O processo de constituição de um depósito a prazo numa moeda estrangeira é longo e complexo. O tempo perdido não é justificado pelas baixas taxas de juro a receber.

Abrir conta em dólares

Não é fácil criar um depósito a prazo numa moeda estrangeira. Para começar, os bancos não aceitam que abra uma conta numa divisa estrangeira a partir de um depósito ou uma transferência em euros.

Se visitar alguns bancos com um maço de dólares norte-americanos, conseguirá constituir um depósito a prazo em dólares, depois de criar uma conta à ordem em dólares. Porém, se o maço for de euros e se ainda não tiver conta nesse banco, será aconselhado a abrir uma conta à ordem em euros para depositar as suas notas, criar uma conta à ordem em dólares para a qual transferirá o dinheiro (através de conversão cambial) e só depois conseguirá constituir o desejado depósito a prazo em dólares.

Tudo isto leva tempo, porque o Banco de Portugal exige que os bancos façam, “com elevado grau de cuidado”, a comprovação da identidade e da idoneidade do titular das contas.

Depois de preencher todos os formulários e copiar todos os documentos já poderá ter passado mais de uma hora quando chegar a altura de solicitar o depósito em moeda estrangeira. E, se não indagou antes, o cliente bancário poderá ter uma deceção: as taxas de juro tendem a ser muito baixas.

Foi esta experiência que a equipa da Proteste Investe testou entre o final de dezembro e o início de janeiro: como se constitui um depósito numa moeda estrangeira (neste caso, o dólar norte-americano), quais as comissões cobradas, as taxas de câmbio aplicadas e os juros pagos.

 

Comissões só no Millennium bcp

A regra geral é que a taxa de câmbio que serve de referência para realizar a transferência da conta em euros para a conta em dólares já inclui todos os custos, pelo que os bancos não cobram comissões pela operação. A exceção aconteceu no Millennium bcp: o cliente-mistério foi alvo de uma comissão de 1,75 euros.
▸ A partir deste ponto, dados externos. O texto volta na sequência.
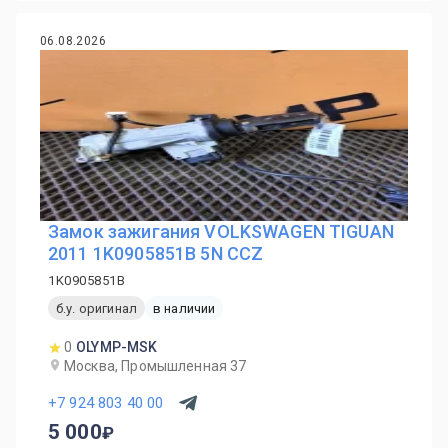
06.08.2026
Замок зажигания VOLKSWAGEN TIGUAN
2011 1K0905851B 5N CCZ
1K0905851B
б.у. оригинал
в наличии
0
OLYMP-MSK
Москва, Промышленная 37
+7 924 803 40 00
5 000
Apesar do câmbio poder incluir implicitamente alguns custos, as taxas de conversão efetuadas não ficaram muito longe das taxas de referência do Banco Central Europeu. No pior dos casos, na Caixa Geral de Depósitos (CGD), o cliente recebeu na conversão menos 0,4% do que teria recebido se tivesse sido aplicada a taxa do banco central.

A diferença cambial pode parecer pouca, mas, no caso da CGD, é mais de duas vezes superior à taxa de juro anual líquida que o cliente-mistério recebeu no seu depósito em dólares.

 

Juros irrisórios

Se procura rendimento nos depósitos em dólares, esqueça. Essa não é uma razão para contratar este tipo de aplicações. Nos bancos testados pela nossa equipa, a taxa anual líquida foi de 0,32%, em média. Esse valor fica muito longe do que se pode receber nos depósitos a prazo em euros. Em outubro, a taxa bruta média dos depósitos em Portugal foi de 4,57%, o que se traduz agora numa taxa líquida de 3,43%, segundo as estatísticas oficiais.

A CGD foi a que menos pagou no depósito a 6 meses em dólares: a taxa anual líquida oferecida foi de 0,19 por cento. A taxa líquida proposta pelo Santander Totta foi mais baixa, de apenas 0,11%, mas essa instituição apenas tem depósitos a 90 dias.

O melhor pagador nesta investigação foi o Banco Espírito Santo com uma taxa anual líquida de 0,56%, seguido dos 0,38% do Banco BPI e do Millennium bcp. Depois de estudadas as ofertas de 20 bancos nacionais, a melhor taxa nesta área é do PrivatBank: o banco de origem letã paga uma taxa anual líquida até 3,6 por cento.